Chambers's Encyclopaedia, Volume 8: Peasant to Eoumelia, p. 639

Rémusat, CHARLES (FRANÇOIS MARIE), COMTE DE, a French politician and littérateur, born at Paris, 14th March 1797, the son of Augustin Laurent, Comte de Rémusat (1762-1823), who was successively chamberlain to Napoleon and a prefect under the Restoration. His mother (née Claire Elizabeth Jeanne Gravier de Vergennes) was born in 1780, married in 1796, became dame du palais to Josephine, and died in 1821. Young Rémusat early developed Liberal ideas, and took eagerly to journalism. He signed the journalists' famous protest against the Ordinances of Polignac which brought about the July revolution, and was in October elected deputy for Tonlouse. He now allied himself with the Doctrinaire party, and in 1836 became under-secretary of state for the interior. In 1840, when the government passed into the hands of Thiers, Rémusat was made minister of the Interior, but soon resigned the office.

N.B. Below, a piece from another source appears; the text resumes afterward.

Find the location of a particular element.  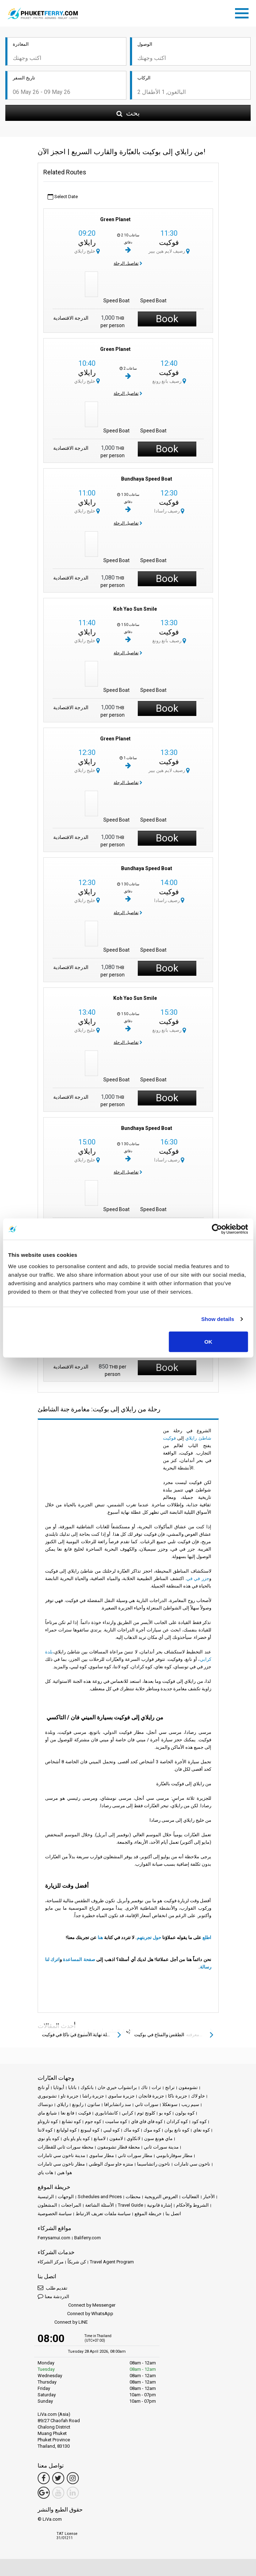 سونغكلا is located at coordinates (170, 2104).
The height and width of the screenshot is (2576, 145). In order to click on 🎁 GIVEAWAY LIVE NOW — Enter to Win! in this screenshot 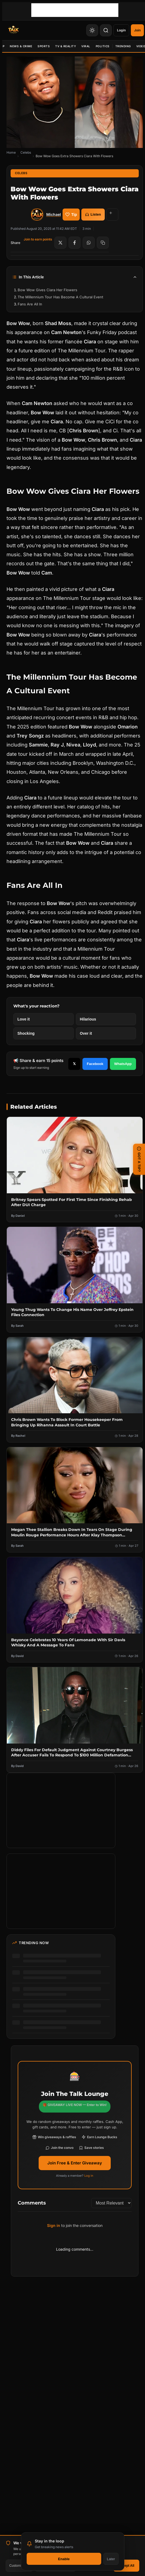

He was exiled after the coup d'état of Louis Napoleon, and henceforward devoted himself to literary and philosophical studies, till, in August 1871, M. Thiers called him to hold the portfolio of Foreign Affairs, which he retained until 1873. He died June 6, 1875. Rémusat was long a well-known contributor to the Revue des Deux Mondes.

Among his writings are his Essais de Philosophie (1842); Abélard (1845); L'Angleterre au XVIIIe Siècle (1856); studies on St Anselm (1853), Bacon (1857), Channing (1857), John Wesley (1870), Lord Herbert of Cherbury (1874); Histoire de la Philosophie en Angleterre de Bacon à Locke (1875); and posthumously two philosophical dramas, Abélard and La Saint Barthélemy (1878), and Correspondance pendant les premières années de la Restauration (6 vols. 1883-87).

His mother's Mémoires (3 vols. 1879-80) and Lettres (2 vols. 1881), both of which have been translated into English, proved to be of the greatest interest, and threw a flood of light on the strange society of the First Empire and the character of Napoleon.